Simon Calder: The Man Who Pays His Way
Beautiful Northern Ireland is back on the tourist map
The war is over. Tear down the barricades. Erase the frontlines. Welcome the tourists. Yes, I understand that centuries of conflict in Northern Ireland cannot be so easily assuaged. And naturally there is plenty of scepticism about Thursday's announcement by the IRA of an end to its armed campaign. No one can predict the response of the Loyalists or breakaway paramilitaries and how that might affect the appeal of the north of Ireland. But the apparent cessation of hostilities should provide a surge in tourism to the most neglected part of the UK.
Good for Northern Ireland, good for the visitor who opts to travel along the A2 from Larne to Cushendall, chiselled from the shoreline to become one of the world's great coastal drives; or drifts peaceably across Lough Neagh, the largest body of water in the kingdom; or takes a convivial and slightly wobbly cross-section through the capital on the Belfast pub tour.

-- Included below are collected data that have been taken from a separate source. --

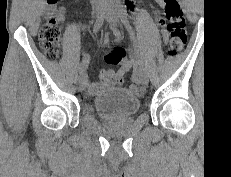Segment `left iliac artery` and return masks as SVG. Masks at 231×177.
I'll return each mask as SVG.
<instances>
[{"label": "left iliac artery", "instance_id": "44dca946", "mask_svg": "<svg viewBox=\"0 0 231 177\" xmlns=\"http://www.w3.org/2000/svg\"><path fill=\"white\" fill-rule=\"evenodd\" d=\"M114 7H115L116 11L118 12V15H119L122 23L126 26L127 30L129 31L132 40L134 41L133 42L134 46L132 47V50H133L134 58H135V60H137L139 70L145 71L146 67H145L144 58H142V55L140 53V48L137 46L138 42L135 39V33H134V31H133V29H132V27L128 21L126 10L123 8V5L119 2H115Z\"/></svg>", "mask_w": 231, "mask_h": 177}]
</instances>
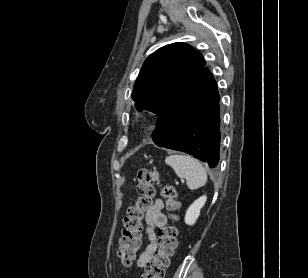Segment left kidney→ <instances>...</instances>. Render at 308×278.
I'll return each instance as SVG.
<instances>
[{
    "label": "left kidney",
    "instance_id": "1",
    "mask_svg": "<svg viewBox=\"0 0 308 278\" xmlns=\"http://www.w3.org/2000/svg\"><path fill=\"white\" fill-rule=\"evenodd\" d=\"M207 197L204 195L193 202L187 209L185 214V223L187 225H194L200 215L201 208L205 205Z\"/></svg>",
    "mask_w": 308,
    "mask_h": 278
}]
</instances>
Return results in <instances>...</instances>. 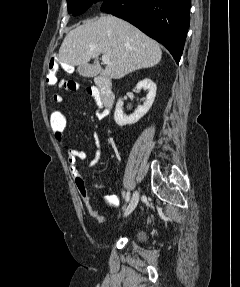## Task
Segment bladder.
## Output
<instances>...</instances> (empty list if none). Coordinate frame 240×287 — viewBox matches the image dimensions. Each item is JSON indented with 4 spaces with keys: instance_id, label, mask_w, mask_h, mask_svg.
Listing matches in <instances>:
<instances>
[{
    "instance_id": "bladder-1",
    "label": "bladder",
    "mask_w": 240,
    "mask_h": 287,
    "mask_svg": "<svg viewBox=\"0 0 240 287\" xmlns=\"http://www.w3.org/2000/svg\"><path fill=\"white\" fill-rule=\"evenodd\" d=\"M136 237H137V239L140 240V241H143V240L145 239V235H144V233L141 232V231H138V232L136 233Z\"/></svg>"
}]
</instances>
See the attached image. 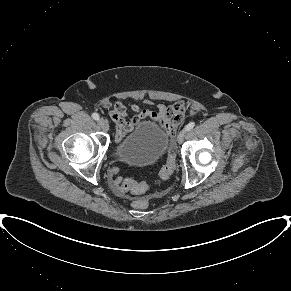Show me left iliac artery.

In 1968, Northern Ireland welcomed more than one million tourists; within a few years of violence erupting, the numbers had dropped by more than half. It took more than 20 years for the figures to recover.
In the 21st century, air links to Northern Ireland's three airports are excellent, ferry fares have fallen and there is no longer any good excuse not to visit the coast, countryside and cities. The north deserves to become the beautiful and now tranquil playground for the British Isles. And the Republic of Ireland will benefit, too.
Astutely, once the journey to peace began, tourism promotion for both sides of the border was unified. Tourism Ireland celebrates the island as a whole. It is convenient to be distanced from Britain (though this was never the intention) at a time when the country appears to have become significantly more dangerous, and its travel infrastructure is collapsing.
PERHAPS YOU were booked on one of the 18 British Airways flights to and from Heathrow that were cancelled on Wednesday. The reason: the wrong kind of cement.
Plenty of work at the UK's busiest airport takes place overnight. Currently the task is to extend runways and taxiways to cater for the Airbus A380 "SuperJumbo". On Tuesday night, some quick-drying concrete failed to live up to its name. At dawn on Wednesday, one runway was "re-declared" - not exactly closed, but with its effective length curtailed. Larger and heavily loaded aircraft had to switch to the other runway, and things started going wrong almost immediately. With waves of 747s arriving from North America and the Far East, departing flights were delayed and the disruption snowballed. Plenty of travellers - and flight crew - got home very late that day.
DIFFERENT DAY, different reason, same effect: on Sunday, the Piccadilly Line to and from Heathrow airport was suspended because of signal failure.
In Scotland, meanwhile, the Forth Bridge - whose need for perpetual painting has given the language a shorthand for continuous activity - is still closed for, er, painting.
At least Brunel's fast-track to the West of England remained open. With British tourism needing all the help it can get this gloomy summer, I went along to Paddington station to buy a ticket for a weekend away. It was past 9pm, a time when the station is quiet and the queues have evaporated. Indeed, I was outnumbered by people selling tickets. Or, more accurately, not selling tickets.
I was the only customer, and had the temerity to try to book a train two days ahead. In mid-evening, this task is apparently beyond the technological capability of the train company at one of the main stations in western Europe's largest, richest city. It reminded me of a passage in Lonely Planet's new guide to the Ukraine which describes information booths at the nation's railway stations: "Sucking information out of surly attendants is a formidable task". What's more, you have to pay the equivalent of 30p for each enquiry. It could catch on here. But at a time when we need to impress every visitor to these shores, we seem collectively to be doing the exact opposite. Will the last tourist to desert Britain for Ireland please forgive our collective ineptitude?